Ce vendredi midi, Betomorrow (45 emplois, siège à Bordeaux, bureau commercial à Londres) célèbre ses 15 ans en organisant à Bordeaux une cérémonie durant laquelle elle organisera un spectacle... de drones, son activité phare du moment. Affairée dans la dernière ligne droite des préparatifs, sa présidente Sylvie Clin prend toutefois le temps de nous recevoir longuement la veille, afin de rembobiner le fil d'une histoire jalonnée par la technologie et marquée par les envies d'explorer de son équipe. Marche arrière, donc.

"Il y a 15 ans, nous avons créé Betomorrow à Bordeaux avec mon mari Jean-Dominique Lauwereins, rappelle Sylvie Clin. Notre première idée a été de nous embarquer dans les applications mobiles connectées, à une époque où le téléphone servait uniquement à parler ! Les forfaits illimités n'existaient pas, a fortiori pour la data. Seuls les plus mordus possédaient des embryons d'applications boursières. Nous n'avions donc pas de clients finaux, les premiers contrats ont donc été passés avec des équipementiers comme Alcatel qui cherchaient à convaincre les opérateurs grâce à des démonstrateurs technologiques 3G."

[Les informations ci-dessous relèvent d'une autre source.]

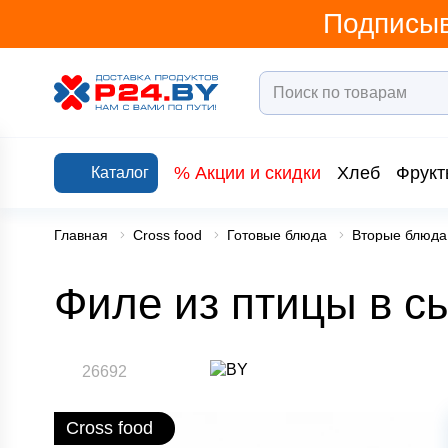
Подписыв
% Акции и скидки
Хлеб
Фрукт
Каталог
Главная
Cross food
Готовые блюда
Вторые блюда
Филе из птицы в с
26692
Cross food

Betomorrow vit un premier tournant concomitant avec l'arrivée de l'iPhone d'Apple. Les grands écrans et les fonctionnalités se multiplient : GPS intégré, accéléromètre... L'entreprise en profite pour se lancer plus avant dans l'édition d'applications : des jeux comme Rocketbird, téléchargé plus de 7 millions de fois depuis sa sortie en 2009, mais aussi la bien-nommée et très utile "Où sont les toilettes ?", qui permet de repérer le lieu d'aisance public le plus proche de soi : 70.000 points de chute en base, tout de même.

"Où sont les toilettes nous procure deux sources de revenus, indique Sylvie Clin. Elle est brandée par des marques, comme « Le Trèfle - Où sont les toilettes ? », et nous louons également la base de données. C'est confortable car ça paie notre loyer !"

Les applications mobiles de Pôle Emploi, c'est Betomorrow

Installée sur plusieurs niveaux dans un immeuble tout proche de la place de la Bourse, Betomorrow a érigé l'innovation technologique en vertu cardinale. Toujours en veille sur ce qui sort, elle n'hésite pas non plus à développer ses propres solutions si nécessaire. Au fil du temps, l'activité jeux vidéo ne représente plus qu'une petite partie de son chiffre d'affaires, ce dernier atteignant environ 3,5 M€ en 2016. Betomorrow fait du service à l'innovation pour des groupes tels que Capgemini, Vinci, Alcatel... C'est peu connu mais elle est aussi la société qui réalise toutes les applications mobiles de Pôle Emploi, en partenariat avec Capgemini. Tous les salariés installés au 6e étage de ses locaux sont dédiés à ce contrat, depuis 2 ans et pour les 4 ans à venir puisque la société vient de remporter le dernier appel d'offres.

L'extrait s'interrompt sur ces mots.